Rhubarb Health Effects
Let’s summarize some of the health effects we’ve discussed to see if our beloved chickens can eat rhubarb.
- Diarrhea – can be caused by the laxative effects of anthraquinones in rhubarb that prevent water absorption in the chicken’s intestines, will come together with abdominal pain.
- Egg Quality – regular feeding with high oxalate feeds, such as rhubarb leaves, can result in a drop in calcium concentrations in the eggs. Make sure to add enough other calcium sources to the feed, so the hens won’t get deprived of calcium sources. Most of the calcium in rhubarb (and other vegetables like spinach) is bound by oxalates and can’t be used for egg formation and calcium reserves.
- Hypocalcemia – oxalic acid consumption will reduce the total amount of calcium and magnesium available for the chicken, ultimately resulting in hypocalcemia and hypomagnesemia. Chickens will start panting and spreading their wings before becoming paralyzed. This won’t happen after eating a single rhubarb leaf, but chronic misfeeding and comorbidities could result in a higher risk. Ensure the chickens have access to feed with the recommended calcium levels and vitamin D.

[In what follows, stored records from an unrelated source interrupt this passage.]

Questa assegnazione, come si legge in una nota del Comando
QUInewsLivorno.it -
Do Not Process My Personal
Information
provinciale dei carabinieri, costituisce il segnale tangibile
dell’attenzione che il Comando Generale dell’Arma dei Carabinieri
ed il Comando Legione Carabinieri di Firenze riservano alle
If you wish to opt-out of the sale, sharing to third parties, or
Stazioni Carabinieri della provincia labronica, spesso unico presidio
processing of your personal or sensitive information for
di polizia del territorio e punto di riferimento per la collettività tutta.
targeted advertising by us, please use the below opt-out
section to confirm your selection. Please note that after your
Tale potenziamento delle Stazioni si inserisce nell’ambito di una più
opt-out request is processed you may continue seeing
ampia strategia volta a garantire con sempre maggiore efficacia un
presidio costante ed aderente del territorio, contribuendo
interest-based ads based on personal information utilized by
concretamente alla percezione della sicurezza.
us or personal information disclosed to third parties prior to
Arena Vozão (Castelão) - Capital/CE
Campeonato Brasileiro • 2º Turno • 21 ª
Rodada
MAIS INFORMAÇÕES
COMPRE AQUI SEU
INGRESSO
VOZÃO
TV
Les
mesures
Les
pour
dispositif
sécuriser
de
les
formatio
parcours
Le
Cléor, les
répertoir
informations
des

- Oxalate Nephrosis – a disease where calcium oxalates crystallize in the kidneys to form kidney stones that can be fatal. The levels of oxalate in rhubarb leaves are generally too low to be fatal for chickens, but regular consumption can cause damage to the kidneys
- Acute Renal Tubular Necrosis – a kidney disorder where the tubule cells of the kidneys are damaged. This can occur when chickens consume extremely high levels of oxalate. It is seen in pet birds such as cockatiels that eat houseplants high in oxalates. Most birds will stop eating before developing the disease due to abdominal pain.
Positive Health Effects
There are very few positive health effects. Apart from Vitamine K and C, there are no interesting amounts of micronutrients for chickens in rhubarb.
The only positive application of rhubarb would be the medicinal application of anthraquinones as a laxative. It can combat roundworms and tapeworms as a natural product, combined with ground pumpkin or courgette seeds. However, no plants or herbs can completely remove worms in chickens.

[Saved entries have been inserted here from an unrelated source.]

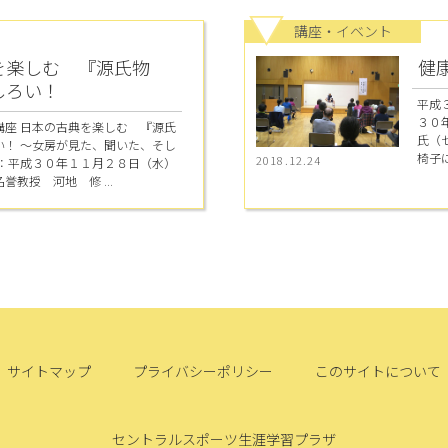
講座・イベント
を楽しむ 『源氏物
健
しろい！
平成
３０
講座 日本の古典を楽しむ 『源氏
氏（
い！ ～女房が見た、聞いた、そし
椅子に
2018.12.24
日：平成３０年１１月２８日（水）
教授 河地 修 ...
サイトマップ
プライバシーポリシー
このサイトについて
セントラルスポーツ生涯学習プラザ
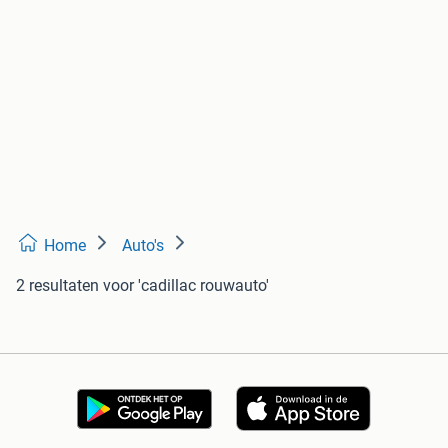
Home
Auto's
2 resultaten
voor 'cadillac rouwauto'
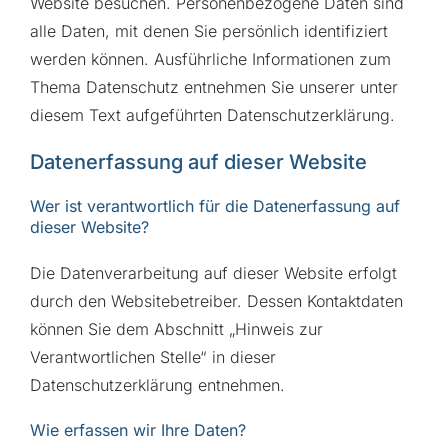
Website besuchen. Personenbezogene Daten sind
alle Daten, mit denen Sie persönlich identifiziert
werden können. Ausführliche Informationen zum
Thema Datenschutz entnehmen Sie unserer unter
diesem Text aufgeführten Datenschutzerklärung.
Datenerfassung auf dieser Website
Wer ist verantwortlich für die Datenerfassung auf
dieser Website?
Die Datenverarbeitung auf dieser Website erfolgt
durch den Websitebetreiber. Dessen Kontaktdaten
können Sie dem Abschnitt „Hinweis zur
Verantwortlichen Stelle“ in dieser
Datenschutzerklärung entnehmen.
Wie erfassen wir Ihre Daten?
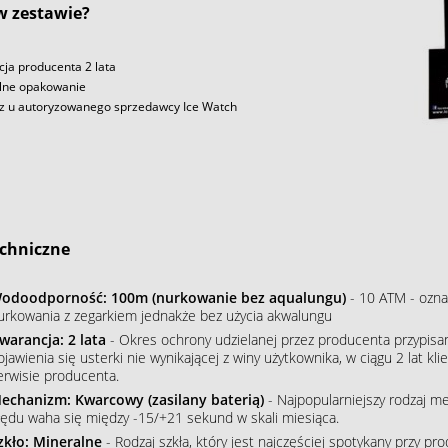
 w zestawie?
ja producenta 2 lata
lne opakowanie
z u autoryzowanego sprzedawcy Ice Watch
chniczne
odoodporność: 100m (nurkowanie bez aqualungu)
- 10 ATM - ozna
urkowania z zegarkiem jednakże bez użycia akwalungu
warancja: 2 lata
- Okres ochrony udzielanej przez producenta przypisa
ojawienia się usterki nie wynikającej z winy użytkownika, w ciągu 2 lat 
erwisie producenta.
echanizm: Kwarcowy (zasilany baterią)
- Najpopularniejszy rodzaj m
łędu waha się między -15/+21 sekund w skali miesiąca.
zkło: Mineralne
- Rodzaj szkła, który jest najczęściej spotykany przy p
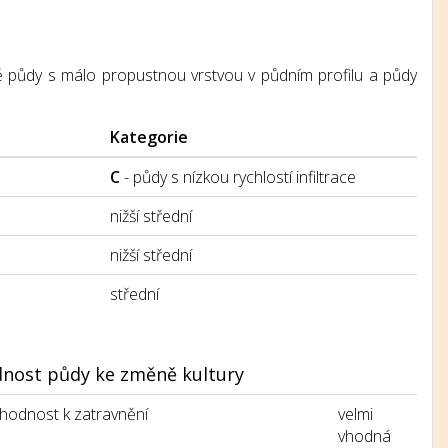
ážně půdy s málo propustnou vrstvou v půdním profilu a půdy
Kategorie
C
- půdy s nízkou rychlostí infiltrace
nižší střední
nižší střední
střední
nost půdy ke změně kultury
hodnost k zatravnění
velmi
vhodná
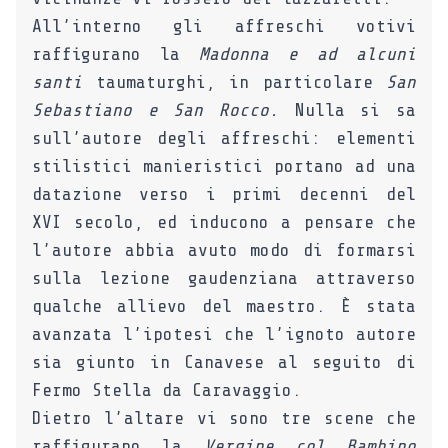
All’interno gli affreschi votivi
raffigurano la
Madonna e ad alcuni
santi
taumaturghi, in particolare
San
Sebastiano e San Rocco.
Nulla si sa
sull’autore degli affreschi: elementi
stilistici manieristici portano ad una
datazione verso i primi decenni del
XVI secolo, ed inducono a pensare che
l’autore abbia avuto modo di formarsi
sulla lezione gaudenziana attraverso
qualche allievo del maestro. È stata
avanzata l’ipotesi che l’ignoto autore
sia giunto in Canavese al seguito di
Fermo Stella da Caravaggio.
Dietro l’altare vi sono tre scene che
raffigurano la
Vergine col Bambino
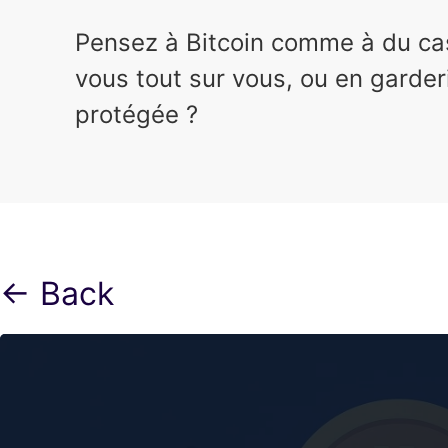
Pensez à Bitcoin comme à du cash
vous tout sur vous, ou en garder
protégée ?
← Back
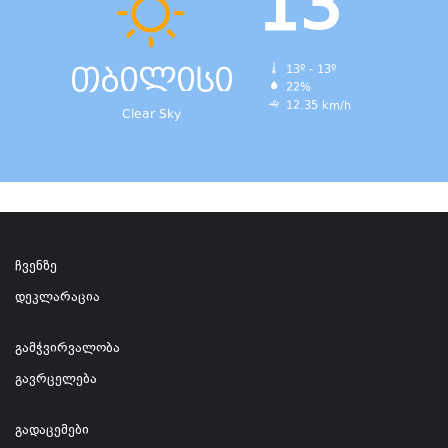
13
თბილისი
13º - 13º
22%
12.35 km/h
Clear Sky
ჩვენზე
დეკლარაცია
გამჭვირვალობა
გავრცელება
გადაცემები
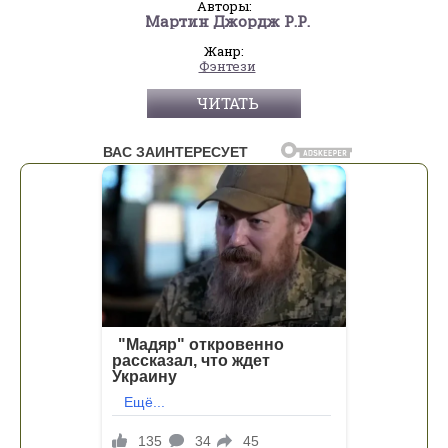
Авторы:
Мартин Джордж Р.Р.
Жанр:
Фэнтези
ЧИТАТЬ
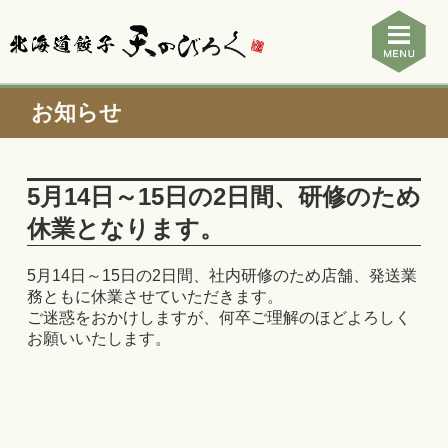
お知らせ
5月14日～15日の2日間、研修のため
休業となります。
5月14日～15日の2日間、社内研修のため店舗、発送業
務ともに休業させていただきます。
ご迷惑をおかけしますが、何卒ご理解のほどよろしく
お願いいたします。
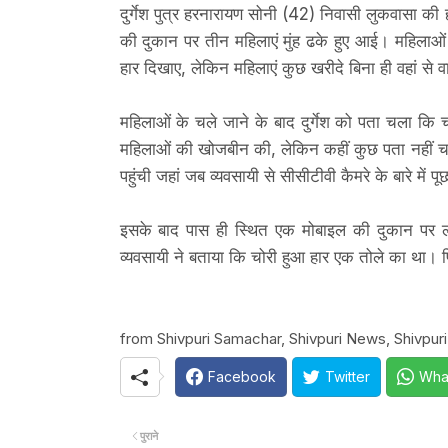
दुर्गेश पुत्र हरनारायण सोनी (42) निवासी लुकवासा की ह
की दुकान पर तीन महिलाएं मुंह ढके हुए आई। महिलाओं न
हार दिखाए, लेकिन महिलाएं कुछ खरीदे बिना ही वहां से
महिलाओं के चले जाने के बाद दुर्गेश को पता चला कि 
महिलाओं की खोजबीन की, लेकिन कहीं कुछ पता नहीं चल
पहुंची जहां जब व्यवसायी से सीसीटीवी कैमरे के बारे में
इसके बाद पास ही स्थित एक मोबाइल की दुकान पर लग
व्यवसायी ने बताया कि चोरी हुआ हार एक तोले का था। फ
from Shivpuri Samachar, Shivpuri News, Shivpuri
Facebook
Twitter
Wha
पुराने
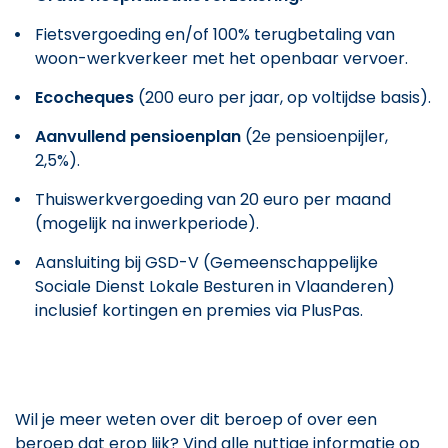
Fietsvergoeding en/of 100% terugbetaling van
woon-werkverkeer met het openbaar vervoer.
Ecocheques
(200 euro per jaar, op voltijdse basis).
Aanvullend pensioenplan
(2e pensioenpijler,
2,5%).
Thuiswerkvergoeding van 20 euro per maand
(mogelijk na inwerkperiode).
Aansluiting bij GSD-V (Gemeenschappelijke
Sociale Dienst Lokale Besturen in Vlaanderen)
inclusief kortingen en premies via PlusPas.
Wil je meer weten over dit beroep of over een
beroep dat erop lijk? Vind alle nuttige informatie op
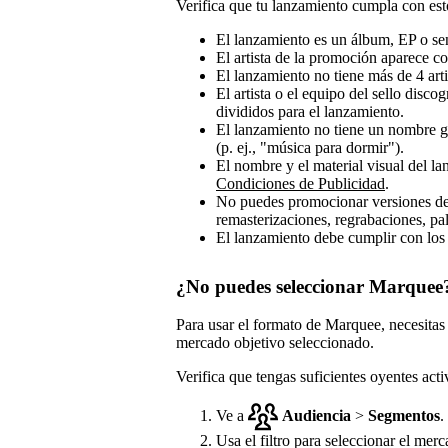
Verifica que tu lanzamiento cumpla con esto
El lanzamiento es un álbum, EP o sen
El artista de la promoción aparece co
El lanzamiento no tiene más de 4 arti
El artista o el equipo del sello disco
divididos para el lanzamiento.
El lanzamiento no tiene un nombre ge
(p. ej., "música para dormir").
El nombre y el material visual del 
Condiciones de Publicidad
.
No puedes promocionar versiones de 
remasterizaciones, regrabaciones, pa
El lanzamiento debe cumplir con los 
¿No puedes seleccionar Marquee
Para usar el formato de Marquee, necesita
mercado objetivo seleccionado.
Verifica que tengas suficientes oyentes act
Ve a
Audiencia
>
Segmentos
.
Usa el filtro para seleccionar el merc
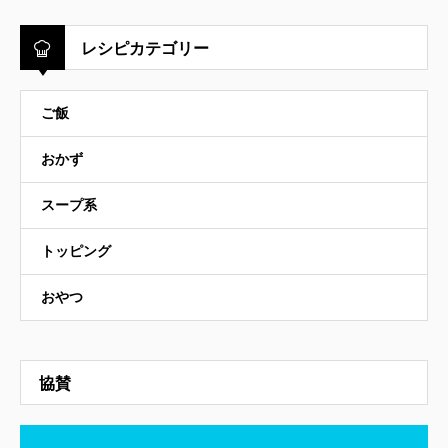
レシピカテゴリー
ご飯
おかず
スープ系
トッピング
おやつ
協賛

Rhubarb is just not a recommended food source for chickens. It’s the other way around: chicken manure is an excellent fertilizer for rhubarb to grow and produces slightly more prominent and stronger roots!
Should you worry when your chickens eat rhubarb?

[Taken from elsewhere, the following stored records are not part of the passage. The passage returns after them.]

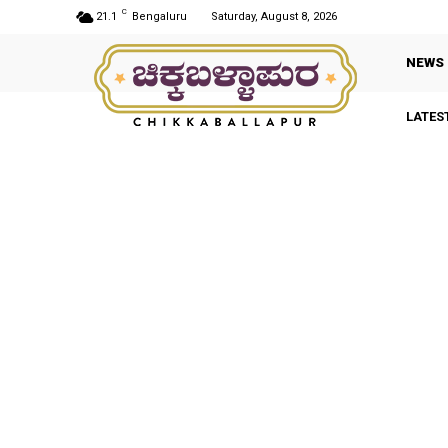
C
21.1
Bengaluru
Saturday, August 8, 2026
NEWS
LATES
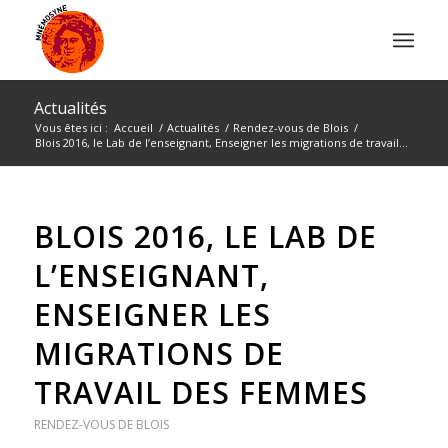
Actualités
Vous êtes ici :
Accueil
/
Actualités
/
Rendez-vous de Blois
/
Blois 2016, le Lab de l’enseignant, Enseigner les migrations de travail...
BLOIS 2016, LE LAB DE
L’ENSEIGNANT,
ENSEIGNER LES
MIGRATIONS DE
TRAVAIL DES FEMMES
RENDEZ-VOUS DE BLOIS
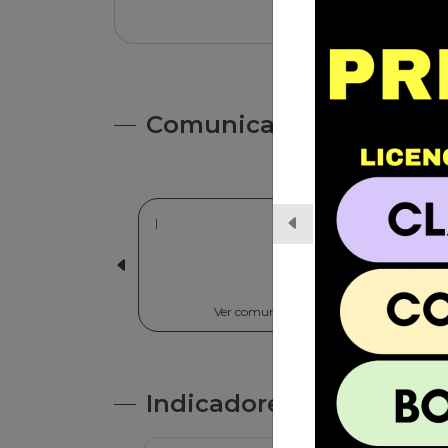
Leer nota
Comunicados
|
06/03/2026 | C
Nayra Va
Cultural 
Ver comunicado
Ve
Indicadores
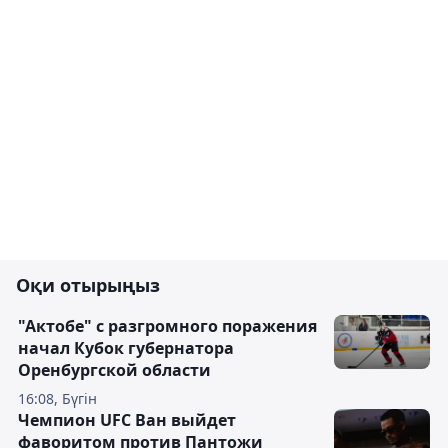
Оқи отырыңыз
"Актобе" с разгромного поражения
начал Кубок губернатора
Оренбургской области
16:08, Бүгін
Чемпион UFC Ван выйдет
фаворитом против Пантожи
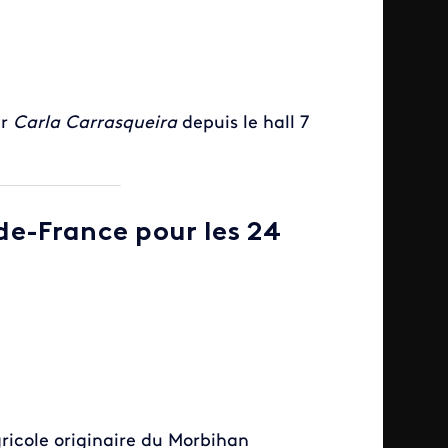
ar
Carla Carrasqueira
depuis le hall 7
e-de-France pour les 24
gricole originaire du Morbihan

If your chickens ate some rhubarb, don’t panic. The rhubarb leaves have higher levels of oxalic acid, but so does spinach.
Ensure they have access to regular food and water, and they will usually be fine. We won’t recommend rhubarb as food. It’s just a terrible food source as it contains very few micronutrients, and long-term use can damage the chicken’s kidneys.
If the hens show signs of gastrointestinal issues such as diarrhea, it’s probably due to the anthraquinones in the rhubarb. Offer them some calcium-rich food such as oyster shells, as the oxalates will render some of the calcium in the food unusable by the body.
That said, evaluate your specific situation. If you have small Bantams, a sick Polish chicken, or little chicks, keep an eye on them.
Last but not least, don’t hesitate to contact your veterinarian or poison control center when you notice some irregularities.